KTLX radar at (a) 1524 UTC, (b) 1709 UTC, and (c) 1832 UTC 27 May 2008: (left) base reflectivity on 0.50° tilt, (middle) vertical cross sections along the brown lines in the left column, and (right) apparent vertical profile of reflectivity (AVPR) derived from brightband area with ZQ10. The purple letters “L” and “R” in the left column indicate the left and right ends of the cross sections in the middle column. The brown dashed lines in the middle and right columns represent the 0°C height level at the radar site, and the orange solid lines in the right column represent the BB bottoms derived from AVPR with ZQ10.

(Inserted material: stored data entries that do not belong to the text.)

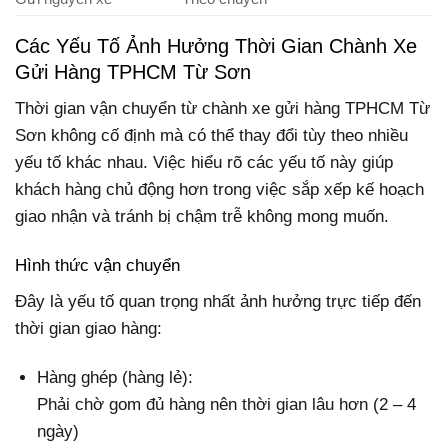
Các Yếu Tố Ảnh Hưởng Thời Gian Chành Xe
Gửi Hàng TPHCM Từ Sơn
Thời gian vận chuyển từ chành xe gửi hàng TPHCM Từ
Sơn không cố định mà có thể thay đổi tùy theo nhiều
yếu tố khác nhau. Việc hiểu rõ các yếu tố này giúp
khách hàng chủ động hơn trong việc sắp xếp kế hoạch
giao nhận và tránh bị chậm trễ không mong muốn.
Hình thức vận chuyển
Đây là yếu tố quan trọng nhất ảnh hưởng trực tiếp đến
thời gian giao hàng:
Hàng ghép (hàng lẻ):
Phải chờ gom đủ hàng nên thời gian lâu hơn (2 – 4
ngày)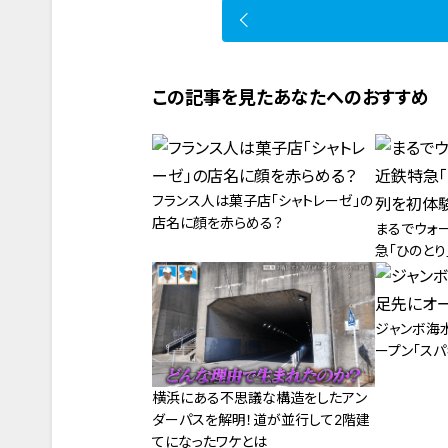
この記事を見たあなたへのおすすめ
フランス人は菓子店「シャトレーゼ」の
店名に顔を赤らめる？
まるでウォ
急「ひのと
ジャンボ海
ープン「スパ
横浜にある不思議な構造をしたアン
ダーパスを解明！道が並行して2階建
てになったワケとは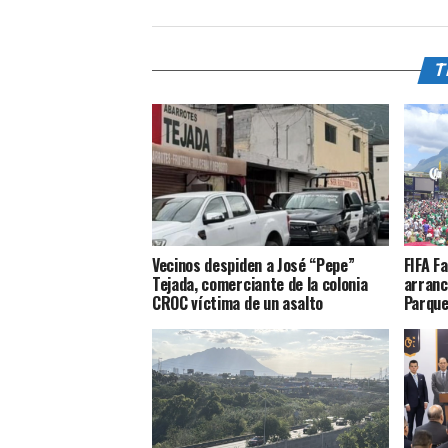
T
Vecinos despiden a José “Pepe”
FIFA F
Tejada, comerciante de la colonia
arranc
CROC víctima de un asalto
Parque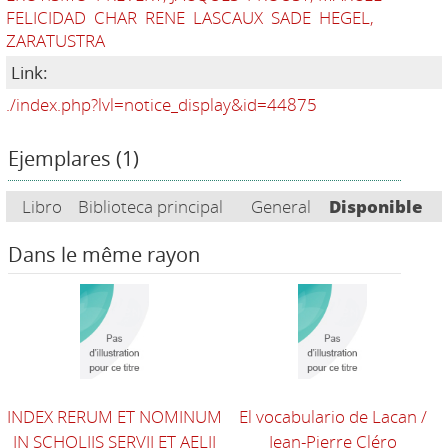
FELICIDAD
CHAR
RENE
LASCAUX
SADE
HEGEL,
ZARATUSTRA
Link:
./index.php?lvl=notice_display&id=44875
Ejemplares (1)
Libro
Biblioteca principal
General
Disponible
Dans le même rayon
INDEX RERUM ET NOMINUM
El vocabulario de Lacan
/
IN SCHOLIIS SERVII ET AELII
Jean-Pierre Cléro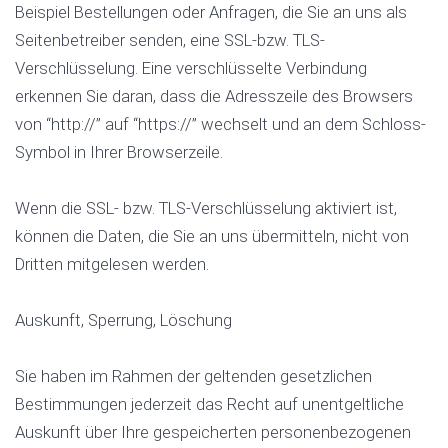
Beispiel Bestellungen oder Anfragen, die Sie an uns als
Seitenbetreiber senden, eine SSL-bzw. TLS-
Verschlüsselung. Eine verschlüsselte Verbindung
erkennen Sie daran, dass die Adresszeile des Browsers
von “http://” auf “https://” wechselt und an dem Schloss-
Symbol in Ihrer Browserzeile.
Wenn die SSL- bzw. TLS-Verschlüsselung aktiviert ist,
können die Daten, die Sie an uns übermitteln, nicht von
Dritten mitgelesen werden.
Auskunft, Sperrung, Löschung
Sie haben im Rahmen der geltenden gesetzlichen
Bestimmungen jederzeit das Recht auf unentgeltliche
Auskunft über Ihre gespeicherten personenbezogenen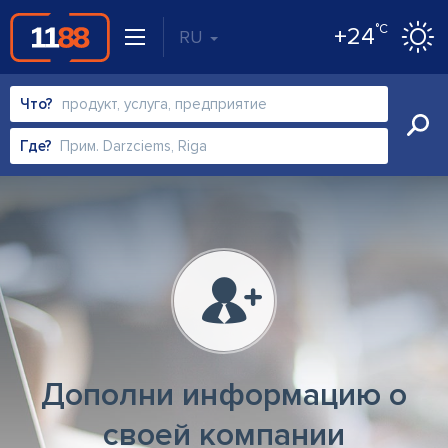
°C
+24
RU
Что?
Где?
Дополни информацию о
своей компании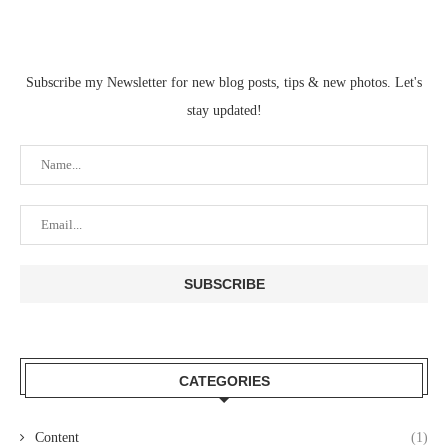
Subscribe my Newsletter for new blog posts, tips & new photos. Let's
stay updated!
CATEGORIES
Content
(1)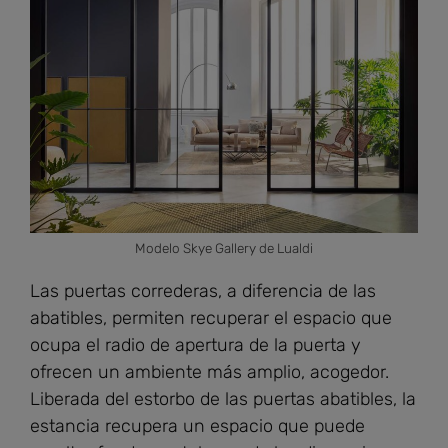
Modelo Skye Gallery de Lualdi
Las puertas correderas, a diferencia de las
abatibles, permiten recuperar el espacio que
ocupa el radio de apertura de la puerta y
ofrecen un ambiente más amplio, acogedor.
Liberada del estorbo de las puertas abatibles, la
estancia recupera un espacio que puede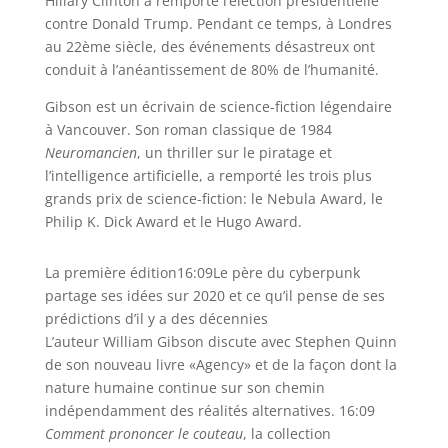
Hillary Clinton a remporté l’élection présidentielle
contre Donald Trump. Pendant ce temps, à Londres
au 22ème siècle, des événements désastreux ont
conduit à l’anéantissement de 80% de l’humanité.
Gibson est un écrivain de science-fiction légendaire
à Vancouver. Son roman classique de 1984
Neuromancien
, un thriller sur le piratage et
l’intelligence artificielle, a remporté les trois plus
grands prix de science-fiction: le Nebula Award, le
Philip K. Dick Award et le Hugo Award.
La première édition
16:09
Le père du cyberpunk
partage ses idées sur 2020 et ce qu’il pense de ses
prédictions d’il y a des décennies
L’auteur William Gibson discute avec Stephen Quinn
de son nouveau livre «Agency» et de la façon dont la
nature humaine continue sur son chemin
indépendamment des réalités alternatives. 16:09
Comment prononcer le couteau
, la collection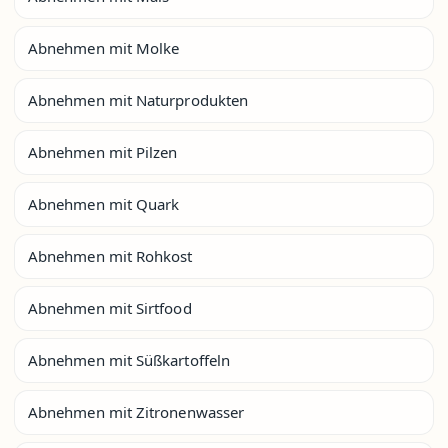
Abnehmen mit Molke
Abnehmen mit Naturprodukten
Abnehmen mit Pilzen
Abnehmen mit Quark
Abnehmen mit Rohkost
Abnehmen mit Sirtfood
Abnehmen mit Süßkartoffeln
Abnehmen mit Zitronenwasser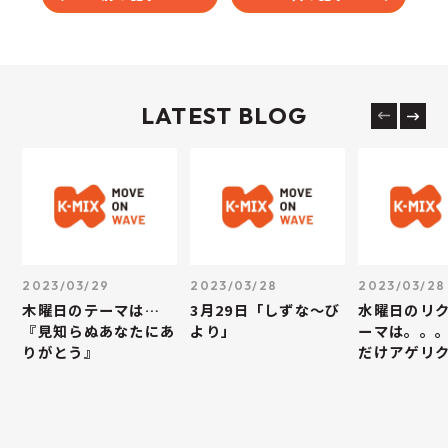
LATEST BLOG
2023/03/29
2023/03/28
2023/03/28
木曜日のテーマは…
3月29日「しずな～び
水曜日のリ
『見知らぬあなたにあ
より」
ーマは。。
りがとう』
だけアゲリ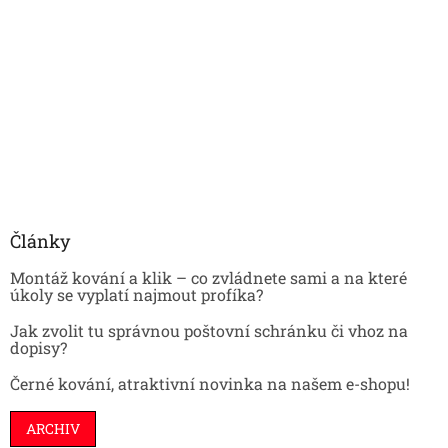
Články
Montáž kování a klik – co zvládnete sami a na které
úkoly se vyplatí najmout profíka?
Jak zvolit tu správnou poštovní schránku či vhoz na
dopisy?
Černé kování, atraktivní novinka na našem e-shopu!
ARCHIV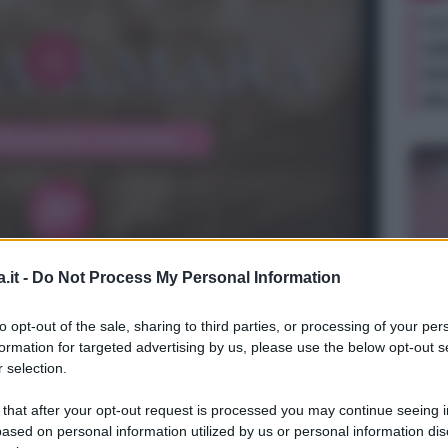
La
sa
Ad
de
.it -
Do Not Process My Personal Information
TV
to opt-out of the sale, sharing to third parties, or processing of your per
Be
formation for targeted advertising by us, please use the below opt-out s
ag
 selection.
in
 that after your opt-out request is processed you may continue seeing i
di
ased on personal information utilized by us or personal information dis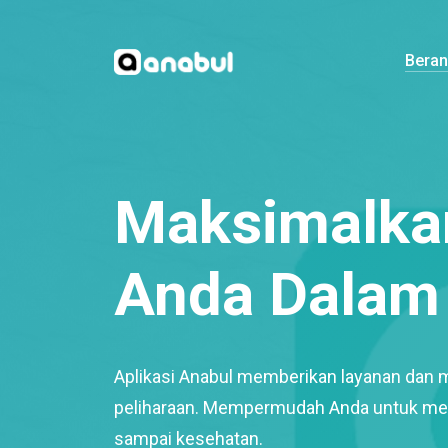
Bera
Maksimalkan
Anda Dalam 
Aplikasi Anabul memberikan layanan dan 
peliharaan. Mempermudah Anda untuk mem
sampai kesehatan.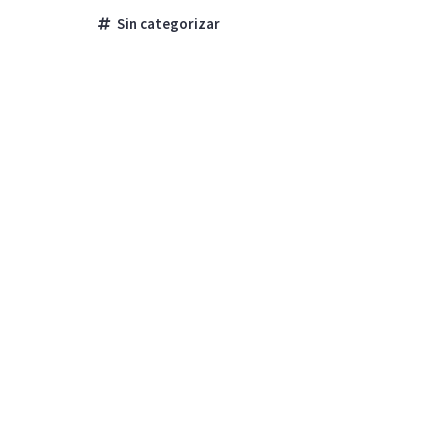
Sin categorizar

Citation: Journal of Hydrometeorology 14, 5; 10.1175/JHM-D-12-0165.1

To address the ground radar sampling limitations with respect to MCSs, the current study explores spaceborne radar observations of vertical precipitation structure, namely, the observations from the Tropical Rainfall Measuring Mission (TRMM) Precipitation Radar (PR). TRMM PR data has a vertical resolution of 250 m, which is much higher than the WSR-88D radar resolution that varies from 1 km at a range of ~60 km to 5 km at 300 km given the WSR-88D scanning strategies (Zhang et al. 2005). The lowest TRMM observation can reach 250 m above ground level (AGL), which would provide better coverage of lower altitudes than WSR-88D radars beyond a range of 60 km (Zhang et al. 2005). Cao et al. (2013a) explored the usage of TRMM VPRs in the WSR-88D radar QPEs for cool-season stratiform precipitation. The current study proposes a VPR correction scheme using a combination of WSR-88D and TRMM PR VPRs for the brightband areas in MCSs. Specifically, the WSR-88D VPRs are used when they can accurately capture the BB bottom, and TRMM PR VPRs are used otherwise. TRMM PR is in the Ku band (13.8 GHz) and the WSR-88Ds are in the S band (2.8 GHz), so a conversion of the Ku-band VPRs to their S-band equivalent is necessary. An empirical model for such conversion (Cao et al. 2013b) is introduced in section 2 along with the description of how the TRMM PR VPRs are applied for the correction of ground-radar QPE; section 3 presents several case study results of the new VPR correction. The last section provides a summary of the current study and an outlook for future work.

2. Methodology

The new ground and spaceborne radar VPR correction scheme has two major components: one is the ZQ10 scheme and the other is the new TRMM VPR correction. The ZQ10 scheme is applied when the bottom level of the WSR-88D AVPR is close to the surface [i.e., lower than 1 km above the radar level (ARL)], and a new TRMM VPR correction is applied otherwise. The 1 km ARL criterion was chosen based on real-time radar QPEs in the NMQ system (Zhang et al. 2011). Comparisons of the radar quantitative precipitation estimation (QPE) with rain gauge observations indicated that the ZQ10 scheme produced reasonably accurate rainfall estimates whenever the AVPR contained sufficient data samples at and below 1 km ARL. When there was little data data below 1 km ARL, the ZQ10 scheme appeared to be insufficient in correcting for the BB-induced biases in the radar QPE, so the higher the bottom of the AVPR, the less the AVPR correction accuracy.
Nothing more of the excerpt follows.